Pour commencer, une remarque: cette BD n'est pas une nouveauté, il s'agit bien de la compilation de deux BD parues au début des années 1990.

Cela dit, un premier constat s'impose au premier coup d'œil : « Les colonnes de Salomon » est une belle BD ! Une belle BD au sens esthétique, puisqu'en effet vous découvrez en feuilletant de belles planches sur un fond ocre, des symboles maçonniques en coin, une pagination placée de façon originale dans une étoile... Félicitons les éditeurs pour ce sens de l'esthétique.

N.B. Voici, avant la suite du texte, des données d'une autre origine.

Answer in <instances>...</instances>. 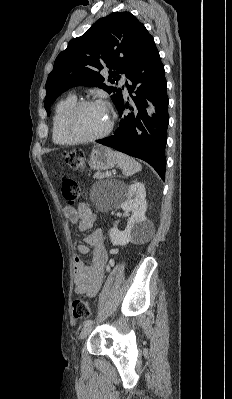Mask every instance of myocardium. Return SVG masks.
I'll return each mask as SVG.
<instances>
[{
	"instance_id": "obj_1",
	"label": "myocardium",
	"mask_w": 232,
	"mask_h": 399,
	"mask_svg": "<svg viewBox=\"0 0 232 399\" xmlns=\"http://www.w3.org/2000/svg\"><path fill=\"white\" fill-rule=\"evenodd\" d=\"M96 104H101V105H106L100 100H95V99H83L80 101H77L66 113L65 118H64V130L68 137L72 139L76 143H95L101 140H104L107 138L113 131L114 125H115V119L112 113V109L106 105L109 109L110 112V122L108 128L100 135L95 136V137H81L79 136L73 129V119L77 112L89 105H96Z\"/></svg>"
}]
</instances>
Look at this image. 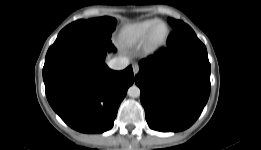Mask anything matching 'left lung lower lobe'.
I'll return each instance as SVG.
<instances>
[{"label":"left lung lower lobe","mask_w":261,"mask_h":150,"mask_svg":"<svg viewBox=\"0 0 261 150\" xmlns=\"http://www.w3.org/2000/svg\"><path fill=\"white\" fill-rule=\"evenodd\" d=\"M211 66L204 44L184 24L175 28L167 47L142 59L135 83L151 129L177 132L200 116L210 94Z\"/></svg>","instance_id":"1"}]
</instances>
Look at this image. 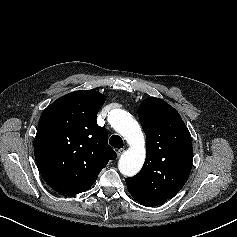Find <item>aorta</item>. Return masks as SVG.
Returning <instances> with one entry per match:
<instances>
[{
  "mask_svg": "<svg viewBox=\"0 0 237 237\" xmlns=\"http://www.w3.org/2000/svg\"><path fill=\"white\" fill-rule=\"evenodd\" d=\"M108 120L114 130L121 134L130 146L119 159V171L125 176H134L141 170L146 156L142 130L131 114L123 109L111 110Z\"/></svg>",
  "mask_w": 237,
  "mask_h": 237,
  "instance_id": "obj_1",
  "label": "aorta"
}]
</instances>
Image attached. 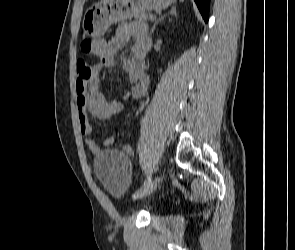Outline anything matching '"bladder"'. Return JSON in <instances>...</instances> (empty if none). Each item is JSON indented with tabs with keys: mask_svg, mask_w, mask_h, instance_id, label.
I'll list each match as a JSON object with an SVG mask.
<instances>
[{
	"mask_svg": "<svg viewBox=\"0 0 295 250\" xmlns=\"http://www.w3.org/2000/svg\"><path fill=\"white\" fill-rule=\"evenodd\" d=\"M130 161L127 155L115 149L102 151L93 162L94 174L104 189L121 197L129 182Z\"/></svg>",
	"mask_w": 295,
	"mask_h": 250,
	"instance_id": "bladder-1",
	"label": "bladder"
}]
</instances>
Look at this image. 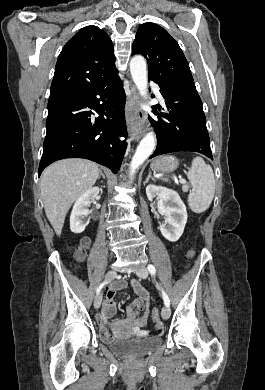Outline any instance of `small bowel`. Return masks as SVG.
Instances as JSON below:
<instances>
[{
	"instance_id": "1",
	"label": "small bowel",
	"mask_w": 265,
	"mask_h": 390,
	"mask_svg": "<svg viewBox=\"0 0 265 390\" xmlns=\"http://www.w3.org/2000/svg\"><path fill=\"white\" fill-rule=\"evenodd\" d=\"M128 284L132 286L135 293L138 295V298L134 300L126 308V316L121 321L123 323L129 324L133 327L135 333L139 335L146 334L145 327L148 325L149 319V294L148 292L140 285V283L133 279L129 282L120 281L113 284L106 293V299L102 311L99 315V325L101 336L105 341H109L112 338L108 330V320L115 314L116 306L114 301V295L116 291L126 287Z\"/></svg>"
}]
</instances>
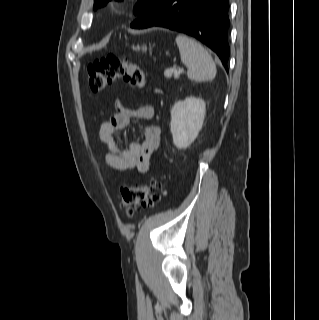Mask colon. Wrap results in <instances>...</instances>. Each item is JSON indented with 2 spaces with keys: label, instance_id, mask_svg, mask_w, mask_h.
I'll use <instances>...</instances> for the list:
<instances>
[{
  "label": "colon",
  "instance_id": "colon-1",
  "mask_svg": "<svg viewBox=\"0 0 319 320\" xmlns=\"http://www.w3.org/2000/svg\"><path fill=\"white\" fill-rule=\"evenodd\" d=\"M86 74L89 86L94 91L105 89L116 80H122L136 89L145 86V76L140 67L114 53H108L89 63L86 67ZM165 195L166 192L160 184L151 180L146 184L122 188L120 201L127 215L132 216L142 207L154 206Z\"/></svg>",
  "mask_w": 319,
  "mask_h": 320
}]
</instances>
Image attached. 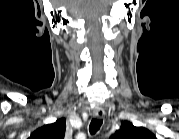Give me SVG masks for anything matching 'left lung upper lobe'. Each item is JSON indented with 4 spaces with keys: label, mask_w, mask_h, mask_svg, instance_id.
<instances>
[{
    "label": "left lung upper lobe",
    "mask_w": 179,
    "mask_h": 139,
    "mask_svg": "<svg viewBox=\"0 0 179 139\" xmlns=\"http://www.w3.org/2000/svg\"><path fill=\"white\" fill-rule=\"evenodd\" d=\"M153 134L143 127H135L130 122H124L121 128L115 132L114 139H147L152 138Z\"/></svg>",
    "instance_id": "5c2ea615"
}]
</instances>
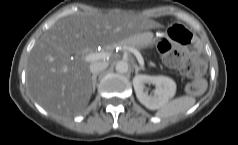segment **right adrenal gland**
<instances>
[{
  "mask_svg": "<svg viewBox=\"0 0 238 145\" xmlns=\"http://www.w3.org/2000/svg\"><path fill=\"white\" fill-rule=\"evenodd\" d=\"M96 81H97V74L92 76L93 92H95Z\"/></svg>",
  "mask_w": 238,
  "mask_h": 145,
  "instance_id": "2a0ac1e0",
  "label": "right adrenal gland"
}]
</instances>
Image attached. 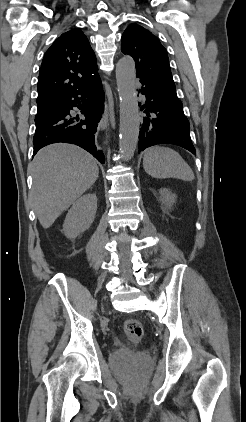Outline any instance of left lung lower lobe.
Masks as SVG:
<instances>
[{"instance_id": "left-lung-lower-lobe-1", "label": "left lung lower lobe", "mask_w": 246, "mask_h": 422, "mask_svg": "<svg viewBox=\"0 0 246 422\" xmlns=\"http://www.w3.org/2000/svg\"><path fill=\"white\" fill-rule=\"evenodd\" d=\"M140 82L143 86L139 92L145 95L146 101L141 107L145 116L141 120L139 152L153 145L169 143L195 154L189 121L184 115L181 101L146 79L140 78Z\"/></svg>"}]
</instances>
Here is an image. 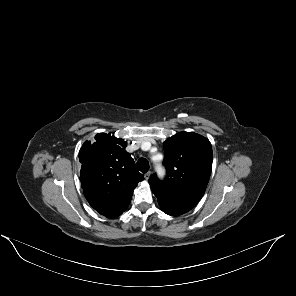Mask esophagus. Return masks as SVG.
Returning <instances> with one entry per match:
<instances>
[{"label": "esophagus", "instance_id": "esophagus-1", "mask_svg": "<svg viewBox=\"0 0 296 296\" xmlns=\"http://www.w3.org/2000/svg\"><path fill=\"white\" fill-rule=\"evenodd\" d=\"M150 176H151V172H147L144 175V177H145L146 180H148L150 178Z\"/></svg>", "mask_w": 296, "mask_h": 296}]
</instances>
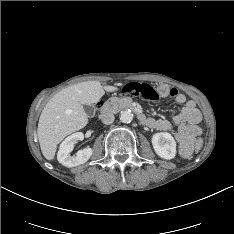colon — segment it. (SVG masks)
<instances>
[{
  "label": "colon",
  "mask_w": 234,
  "mask_h": 234,
  "mask_svg": "<svg viewBox=\"0 0 234 234\" xmlns=\"http://www.w3.org/2000/svg\"><path fill=\"white\" fill-rule=\"evenodd\" d=\"M122 93L128 96H139L146 100H157L161 96H171L172 91L166 85H160L157 88H153L148 84L140 83H128L123 89ZM202 145L201 141L198 140L195 143L196 148H200Z\"/></svg>",
  "instance_id": "1"
}]
</instances>
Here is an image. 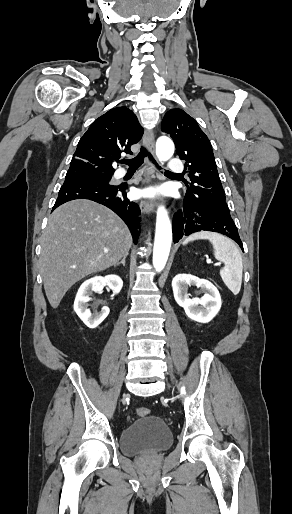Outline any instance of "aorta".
<instances>
[{
	"instance_id": "762f6f07",
	"label": "aorta",
	"mask_w": 292,
	"mask_h": 514,
	"mask_svg": "<svg viewBox=\"0 0 292 514\" xmlns=\"http://www.w3.org/2000/svg\"><path fill=\"white\" fill-rule=\"evenodd\" d=\"M174 154V144L170 138L161 136L156 144V156L160 162H167ZM172 242L171 222L164 206H159L156 218V234L153 250V266L156 272L165 268Z\"/></svg>"
}]
</instances>
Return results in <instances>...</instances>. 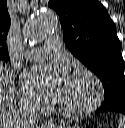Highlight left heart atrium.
I'll list each match as a JSON object with an SVG mask.
<instances>
[{"instance_id":"1","label":"left heart atrium","mask_w":125,"mask_h":128,"mask_svg":"<svg viewBox=\"0 0 125 128\" xmlns=\"http://www.w3.org/2000/svg\"><path fill=\"white\" fill-rule=\"evenodd\" d=\"M70 74L65 65L53 63L34 66L24 72L22 76L23 87L35 98L51 103H60Z\"/></svg>"}]
</instances>
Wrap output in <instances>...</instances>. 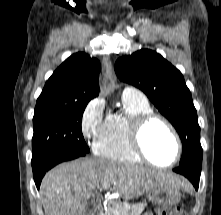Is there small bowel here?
I'll use <instances>...</instances> for the list:
<instances>
[{"mask_svg":"<svg viewBox=\"0 0 221 215\" xmlns=\"http://www.w3.org/2000/svg\"><path fill=\"white\" fill-rule=\"evenodd\" d=\"M144 215H153V214H151V213H146V214H144Z\"/></svg>","mask_w":221,"mask_h":215,"instance_id":"c3829d8e","label":"small bowel"}]
</instances>
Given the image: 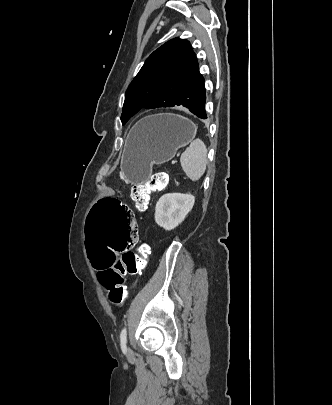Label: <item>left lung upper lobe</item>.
<instances>
[{
    "label": "left lung upper lobe",
    "instance_id": "1",
    "mask_svg": "<svg viewBox=\"0 0 332 405\" xmlns=\"http://www.w3.org/2000/svg\"><path fill=\"white\" fill-rule=\"evenodd\" d=\"M204 78L189 41L174 38L145 61L130 83L121 121L125 124L141 108L183 106L192 109Z\"/></svg>",
    "mask_w": 332,
    "mask_h": 405
}]
</instances>
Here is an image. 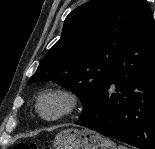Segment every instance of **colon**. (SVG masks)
<instances>
[{
	"label": "colon",
	"mask_w": 155,
	"mask_h": 149,
	"mask_svg": "<svg viewBox=\"0 0 155 149\" xmlns=\"http://www.w3.org/2000/svg\"><path fill=\"white\" fill-rule=\"evenodd\" d=\"M13 149H37V145L34 143L30 144L19 143L16 144Z\"/></svg>",
	"instance_id": "colon-1"
}]
</instances>
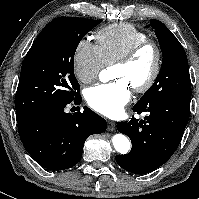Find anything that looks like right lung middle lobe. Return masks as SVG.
I'll return each instance as SVG.
<instances>
[{
    "instance_id": "dd1d6c3e",
    "label": "right lung middle lobe",
    "mask_w": 199,
    "mask_h": 199,
    "mask_svg": "<svg viewBox=\"0 0 199 199\" xmlns=\"http://www.w3.org/2000/svg\"><path fill=\"white\" fill-rule=\"evenodd\" d=\"M101 21L58 17L44 27L22 64L15 97L17 123L80 97L74 54L84 35Z\"/></svg>"
}]
</instances>
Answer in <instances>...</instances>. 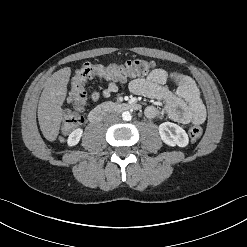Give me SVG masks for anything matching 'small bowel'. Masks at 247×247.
<instances>
[{"label": "small bowel", "instance_id": "obj_1", "mask_svg": "<svg viewBox=\"0 0 247 247\" xmlns=\"http://www.w3.org/2000/svg\"><path fill=\"white\" fill-rule=\"evenodd\" d=\"M167 83L176 88V93L166 87ZM118 86V81L112 80L104 89L93 92V101L110 96L118 90ZM129 88L136 95L162 101L169 117L176 122L201 124L206 118V110L196 83L180 70L154 69L145 77L133 79ZM67 101L70 103L72 99L69 97ZM160 114V109L155 105H150L145 110L146 117L152 120L157 119Z\"/></svg>", "mask_w": 247, "mask_h": 247}]
</instances>
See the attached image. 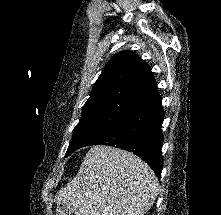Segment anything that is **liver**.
<instances>
[{
  "mask_svg": "<svg viewBox=\"0 0 221 215\" xmlns=\"http://www.w3.org/2000/svg\"><path fill=\"white\" fill-rule=\"evenodd\" d=\"M158 194V180L138 156L96 145L86 153L74 179L55 196L75 215H144Z\"/></svg>",
  "mask_w": 221,
  "mask_h": 215,
  "instance_id": "liver-1",
  "label": "liver"
}]
</instances>
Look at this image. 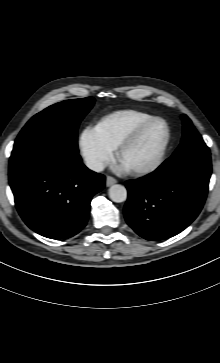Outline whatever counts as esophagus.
<instances>
[{
  "label": "esophagus",
  "instance_id": "obj_1",
  "mask_svg": "<svg viewBox=\"0 0 220 363\" xmlns=\"http://www.w3.org/2000/svg\"><path fill=\"white\" fill-rule=\"evenodd\" d=\"M115 183H117V180L115 178H113L112 176L106 177V186H111Z\"/></svg>",
  "mask_w": 220,
  "mask_h": 363
}]
</instances>
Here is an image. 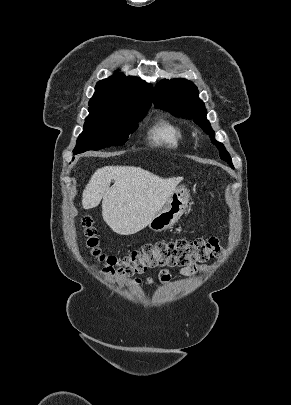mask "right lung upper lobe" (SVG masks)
<instances>
[{"label":"right lung upper lobe","instance_id":"right-lung-upper-lobe-1","mask_svg":"<svg viewBox=\"0 0 291 405\" xmlns=\"http://www.w3.org/2000/svg\"><path fill=\"white\" fill-rule=\"evenodd\" d=\"M152 104V85L140 78L122 73L99 81L95 94L89 101V109L138 110Z\"/></svg>","mask_w":291,"mask_h":405}]
</instances>
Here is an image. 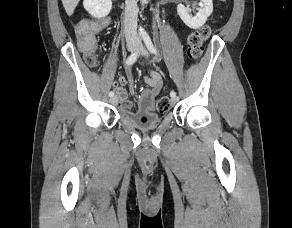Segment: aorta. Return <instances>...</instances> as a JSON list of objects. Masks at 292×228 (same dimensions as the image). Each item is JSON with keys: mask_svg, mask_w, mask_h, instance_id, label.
Wrapping results in <instances>:
<instances>
[{"mask_svg": "<svg viewBox=\"0 0 292 228\" xmlns=\"http://www.w3.org/2000/svg\"><path fill=\"white\" fill-rule=\"evenodd\" d=\"M142 5L147 3V0H141Z\"/></svg>", "mask_w": 292, "mask_h": 228, "instance_id": "obj_1", "label": "aorta"}]
</instances>
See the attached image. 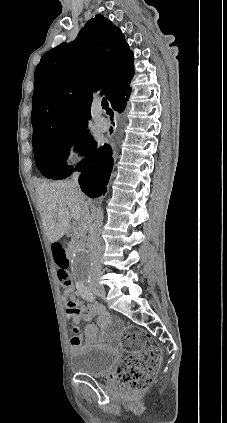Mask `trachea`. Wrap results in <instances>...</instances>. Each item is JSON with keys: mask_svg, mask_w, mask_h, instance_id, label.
<instances>
[{"mask_svg": "<svg viewBox=\"0 0 227 423\" xmlns=\"http://www.w3.org/2000/svg\"><path fill=\"white\" fill-rule=\"evenodd\" d=\"M101 106L104 110H106L107 114L113 115V112H112L111 108H109V104H108V101L106 100V98H102Z\"/></svg>", "mask_w": 227, "mask_h": 423, "instance_id": "obj_1", "label": "trachea"}]
</instances>
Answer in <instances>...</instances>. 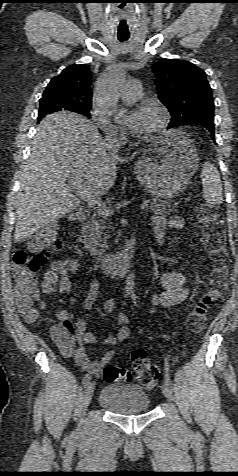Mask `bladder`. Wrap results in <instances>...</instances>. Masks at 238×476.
Returning a JSON list of instances; mask_svg holds the SVG:
<instances>
[{
  "label": "bladder",
  "instance_id": "bladder-1",
  "mask_svg": "<svg viewBox=\"0 0 238 476\" xmlns=\"http://www.w3.org/2000/svg\"><path fill=\"white\" fill-rule=\"evenodd\" d=\"M98 403L114 414L131 415L147 411L151 400L140 385L109 383L102 388Z\"/></svg>",
  "mask_w": 238,
  "mask_h": 476
}]
</instances>
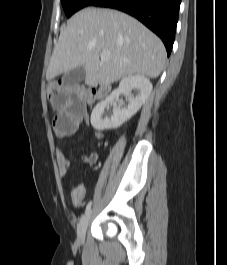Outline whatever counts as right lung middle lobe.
<instances>
[{
  "label": "right lung middle lobe",
  "instance_id": "dd1d6c3e",
  "mask_svg": "<svg viewBox=\"0 0 227 265\" xmlns=\"http://www.w3.org/2000/svg\"><path fill=\"white\" fill-rule=\"evenodd\" d=\"M92 1L93 0H61L67 17H70L79 9L88 6Z\"/></svg>",
  "mask_w": 227,
  "mask_h": 265
}]
</instances>
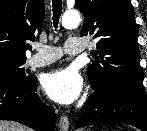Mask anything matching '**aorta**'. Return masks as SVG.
I'll return each instance as SVG.
<instances>
[{
	"mask_svg": "<svg viewBox=\"0 0 147 131\" xmlns=\"http://www.w3.org/2000/svg\"><path fill=\"white\" fill-rule=\"evenodd\" d=\"M80 23V14L77 11L65 12L62 17V26L67 29L75 28Z\"/></svg>",
	"mask_w": 147,
	"mask_h": 131,
	"instance_id": "aorta-1",
	"label": "aorta"
}]
</instances>
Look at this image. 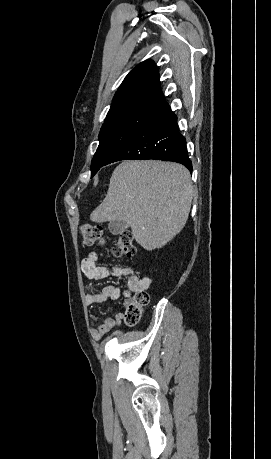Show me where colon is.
Masks as SVG:
<instances>
[{
    "label": "colon",
    "mask_w": 271,
    "mask_h": 459,
    "mask_svg": "<svg viewBox=\"0 0 271 459\" xmlns=\"http://www.w3.org/2000/svg\"><path fill=\"white\" fill-rule=\"evenodd\" d=\"M83 245L92 247L104 243L103 229L100 226L92 224H82L79 228ZM113 254L118 257L131 258L135 254L133 235L126 230L117 237ZM125 302V322L128 325H135L141 318L142 309L149 301L148 294L144 291L135 292L133 295L127 294Z\"/></svg>",
    "instance_id": "5ec220e1"
}]
</instances>
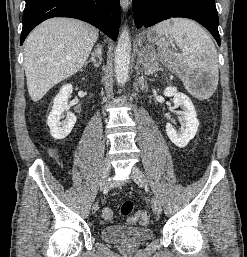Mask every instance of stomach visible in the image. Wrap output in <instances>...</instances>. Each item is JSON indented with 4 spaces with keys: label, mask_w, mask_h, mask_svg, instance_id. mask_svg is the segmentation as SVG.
Segmentation results:
<instances>
[{
    "label": "stomach",
    "mask_w": 247,
    "mask_h": 257,
    "mask_svg": "<svg viewBox=\"0 0 247 257\" xmlns=\"http://www.w3.org/2000/svg\"><path fill=\"white\" fill-rule=\"evenodd\" d=\"M147 37L153 45H144L139 52V62L144 69H149L152 65L161 61L167 66L175 69V71L183 78L186 79L185 66L175 58L172 51L169 49L170 37L158 36L152 30L148 31ZM155 45L157 48H155ZM192 81V78H189Z\"/></svg>",
    "instance_id": "stomach-1"
}]
</instances>
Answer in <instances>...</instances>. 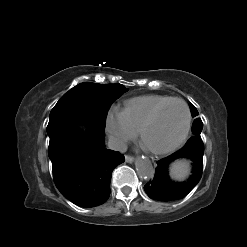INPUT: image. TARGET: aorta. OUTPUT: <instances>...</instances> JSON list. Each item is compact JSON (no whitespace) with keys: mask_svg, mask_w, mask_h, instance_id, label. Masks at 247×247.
Returning <instances> with one entry per match:
<instances>
[{"mask_svg":"<svg viewBox=\"0 0 247 247\" xmlns=\"http://www.w3.org/2000/svg\"><path fill=\"white\" fill-rule=\"evenodd\" d=\"M137 174L144 180H151L155 175L154 167L147 158H138L135 163Z\"/></svg>","mask_w":247,"mask_h":247,"instance_id":"762f6f07","label":"aorta"}]
</instances>
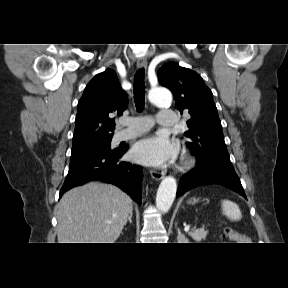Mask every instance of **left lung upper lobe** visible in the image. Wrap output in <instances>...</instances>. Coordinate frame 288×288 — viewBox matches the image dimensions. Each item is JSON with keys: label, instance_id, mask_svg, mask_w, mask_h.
Segmentation results:
<instances>
[{"label": "left lung upper lobe", "instance_id": "left-lung-upper-lobe-1", "mask_svg": "<svg viewBox=\"0 0 288 288\" xmlns=\"http://www.w3.org/2000/svg\"><path fill=\"white\" fill-rule=\"evenodd\" d=\"M158 80L172 91L177 109L181 113L188 111L191 115L187 121L188 130L184 133L190 140L187 144L191 154L200 163L214 162L234 169L224 142L213 94L202 77L171 62L161 67Z\"/></svg>", "mask_w": 288, "mask_h": 288}]
</instances>
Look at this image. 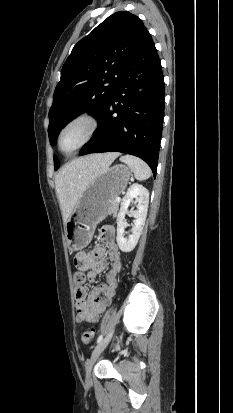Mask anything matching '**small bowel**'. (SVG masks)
I'll use <instances>...</instances> for the list:
<instances>
[{"label": "small bowel", "mask_w": 233, "mask_h": 413, "mask_svg": "<svg viewBox=\"0 0 233 413\" xmlns=\"http://www.w3.org/2000/svg\"><path fill=\"white\" fill-rule=\"evenodd\" d=\"M100 244L88 253H79L75 263L87 271L89 281L104 271L107 267L105 256L111 261V268L104 281L98 286L88 290L86 287L76 288V320L79 323H94L101 313L108 307L117 286V277L122 263L119 248L115 242V228L113 225L104 226L99 234Z\"/></svg>", "instance_id": "small-bowel-1"}]
</instances>
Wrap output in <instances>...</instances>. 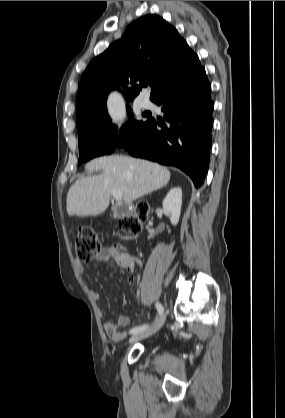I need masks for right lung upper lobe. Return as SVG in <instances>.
I'll return each mask as SVG.
<instances>
[{
    "mask_svg": "<svg viewBox=\"0 0 285 418\" xmlns=\"http://www.w3.org/2000/svg\"><path fill=\"white\" fill-rule=\"evenodd\" d=\"M202 69L198 56L173 26L158 15L143 16L88 65L78 88L76 123L107 112L106 98L112 90L127 88L122 93L133 100L149 84L150 100L156 103Z\"/></svg>",
    "mask_w": 285,
    "mask_h": 418,
    "instance_id": "right-lung-upper-lobe-1",
    "label": "right lung upper lobe"
}]
</instances>
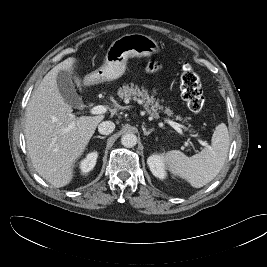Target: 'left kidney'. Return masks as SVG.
<instances>
[{"label":"left kidney","mask_w":267,"mask_h":267,"mask_svg":"<svg viewBox=\"0 0 267 267\" xmlns=\"http://www.w3.org/2000/svg\"><path fill=\"white\" fill-rule=\"evenodd\" d=\"M147 164L149 165V168L152 172V174L159 178V179H165L167 176L166 170H165V159L163 155L159 154H153L147 159Z\"/></svg>","instance_id":"5707ae66"}]
</instances>
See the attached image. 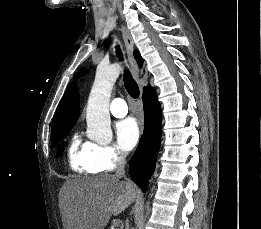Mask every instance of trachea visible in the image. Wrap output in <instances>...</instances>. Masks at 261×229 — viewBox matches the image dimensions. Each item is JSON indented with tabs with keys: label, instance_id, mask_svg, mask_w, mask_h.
Wrapping results in <instances>:
<instances>
[{
	"label": "trachea",
	"instance_id": "trachea-1",
	"mask_svg": "<svg viewBox=\"0 0 261 229\" xmlns=\"http://www.w3.org/2000/svg\"><path fill=\"white\" fill-rule=\"evenodd\" d=\"M115 53H116L119 61L124 62L123 54H122L119 44H117L115 46ZM123 82H124V86H125L128 94L131 97H133L134 99H137L139 97V87H138L137 83L135 82V80L132 78V75H131L129 69H127V67H124Z\"/></svg>",
	"mask_w": 261,
	"mask_h": 229
}]
</instances>
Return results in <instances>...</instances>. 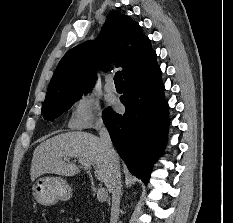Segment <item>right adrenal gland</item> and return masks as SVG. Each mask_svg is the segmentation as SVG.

Le dessin en lui-même est réaliste, suffisamment précis, très coloré et souvent partagé entre deux ambiances lumineuses majeures : les tons ocres des soleils couchants et des déserts de Palestine, et les tons bleutés de la nuit où une pleine lune surréaliste trône en permanence.

La Bible ne donne que peu d'information sur Hiram, et nous n'avons pas non plus de sources historiques sur lui. Cela a permis au scénariste de prendre quelques libertés, d'avoir une assez large marge de manœuvre dans la retranscription du personnage, sans pour autant qu'on puisse réellement le lui reprocher.

Disons le clairement : cette BD n'est pas une BD historique !

C'est une initiation au mythe fondateur de cette confrérie qu'est la Franc-Maçonnerie. Rien de plus, mais rien de moins.

Cet objectif est assez clair, la BD étant entrecoupée de trois corpus documentaires.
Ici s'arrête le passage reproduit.